So Long, McDreamy: A Wistful Look Back at Derek and Meredith’s Romance on ‘Grey’s Anatomy’
ABC
If you’re upset about the death of Derek Shepherd on Grey’s Anatomy, you’re not alone. Over 90,000 people signed a Change.org petition asking Shonda Rhimes to fix it. The language lacks the metaphors of a Meredith Grey speech and the quips of a typical Rhimes monologue, but Courtney Williams of Snellville, Georgia, makes some solid points. She speaks for thousands when she says: “You do not have someone survive a mass murderer, a plane crash, A FREAKING PLANE CRASH, AND A crushed hand, as a neurosurgeon … just to kill them off on a BEAUTIFUL DAY!! Seriously? SERIOUSLY SHONDA?! SERIOUSLY MS. RHIMES!?!?!?!?!” Seriously. After 11 seasons, most of the original cast is off the series, and even beloved second-wave characters like Mark Sloan, Addison Montgomery-Shepherd, and Lexie Grey have come and gone.
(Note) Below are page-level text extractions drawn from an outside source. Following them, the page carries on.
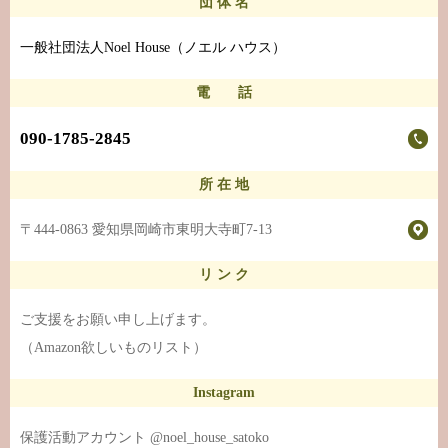
団 体 名
一般社団法人Noel House（ノエル ハウス）
電 話
090-1785-2845
所 在 地
〒444-0863 愛知県岡崎市東明大寺町7-13
リ ン ク
ご支援をお願い申し上げます。
（Amazon欲しいものリスト）
Instagram
保護活動アカウント @noel_house_satoko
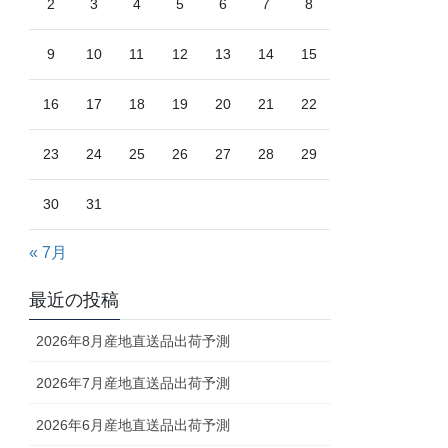
2
3
4
5
6
7
8
9
10
11
12
13
14
15
16
17
18
19
20
21
22
23
24
25
26
27
28
29
30
31
« 7月
最近の投稿
2026年8月産地直送品出荷予測
2026年7月産地直送品出荷予測
2026年6月産地直送品出荷予測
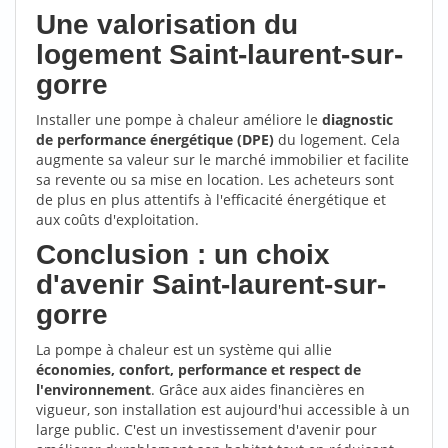
Une valorisation du
logement Saint-laurent-sur-
gorre
Installer une pompe à chaleur améliore le
diagnostic
de performance énergétique (DPE)
du logement. Cela
augmente sa valeur sur le marché immobilier et facilite
sa revente ou sa mise en location. Les acheteurs sont
de plus en plus attentifs à l'efficacité énergétique et
aux coûts d'exploitation.
Conclusion : un choix
d'avenir Saint-laurent-sur-
gorre
La pompe à chaleur est un système qui allie
économies, confort, performance et respect de
l'environnement
. Grâce aux aides financières en
vigueur, son installation est aujourd'hui accessible à un
large public. C'est un investissement d'avenir pour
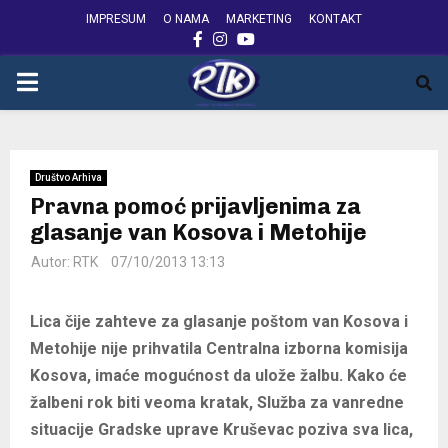
IMPRESUM
O NAMA
MARKETING
KONTAKT
FACEBOOK
INSTAGRAM
YOUTUBE
PRIMARY
MENU
Društvo Arhiva
Pravna pomoć prijavljenima za
glasanje van Kosova i Metohije
Autor:
RTK
07/10/2013 13:13
Lica čije zahteve za glasanje poštom van Kosova i
Metohije nije prihvatila Centralna izborna komisija
Kosova, imaće mogućnost da ulože žalbu. Kako će
žalbeni rok biti veoma kratak, Služba za vanredne
situacije Gradske uprave Kruševac poziva sva lica,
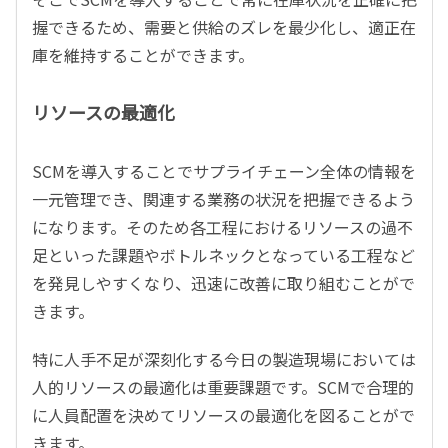
握できるため、需要と供給のズレを最少化し、適正在
庫を維持することができます。
リソースの最適化
SCMを導入することでサプライチェーン全体の情報を
一元管理でき、関連する業務の状況を把握できるよう
になります。そのため各工程におけるリソースの過不
足といった課題やボトルネックとなっている工程など
を発見しやすくなり、迅速に改善に取り組むことがで
きます。
特に人手不足が深刻化する今日の製造現場においては
人的リソースの最適化は重要課題です。SCMで合理的
に人員配置を決めてリソースの最適化を図ることがで
きます。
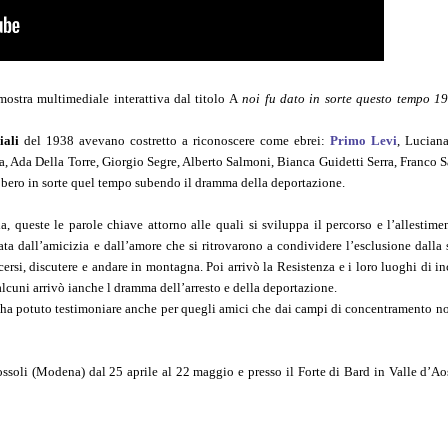
mostra multimediale interattiva dal titolo A
noi fu dato in sorte questo tempo 1
iali
del 1938 avevano costretto a riconoscere come ebrei:
Primo Levi
, Lucian
Ada Della Torre, Giorgio Segre, Alberto Salmoni, Bianca Guidetti Serra, Franco S
ebbero in sorte quel tempo subendo il dramma della deportazione.
, queste le parole chiave attorno alle quali si sviluppa il percorso e l’allestime
ta dall’amicizia e dall’amore che si ritrovarono a condividere l’esclusione dalla 
cersi, discutere e andare in montagna. Poi arrivò la Resistenza e i loro luoghi di in
 alcuni arrivò ianche l dramma dell’arresto e della deportazione.
 ed ha potuto testimoniare anche per quegli amici che dai campi di concentramento 
ssoli (Modena) dal 25 aprile al 22 maggio e presso il Forte di Bard in Valle d’Ao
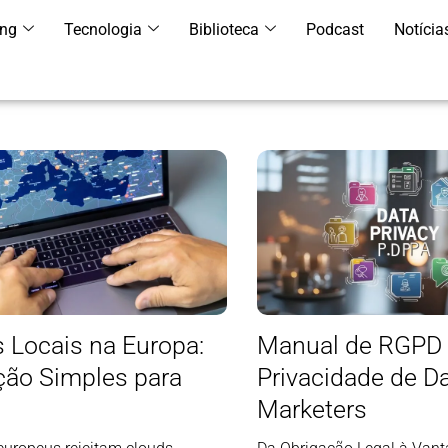
ing
Tecnologia
Biblioteca
Podcast
Notícia
 Locais na Europa:
Manual de RGPD
ção Simples para
Privacidade de D
Marketers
For those of us still watching, Derek and Meredith were the constants, and their relationship was part of the show’s DNA. Its evolution allowed the characters and the show to grow up. Killing off Derek is not just emotionally devastating for the viewers, as Ms. Williams has so eloquently conveyed — it also eliminates an element of what makes Grey’s Anatomy worth watching.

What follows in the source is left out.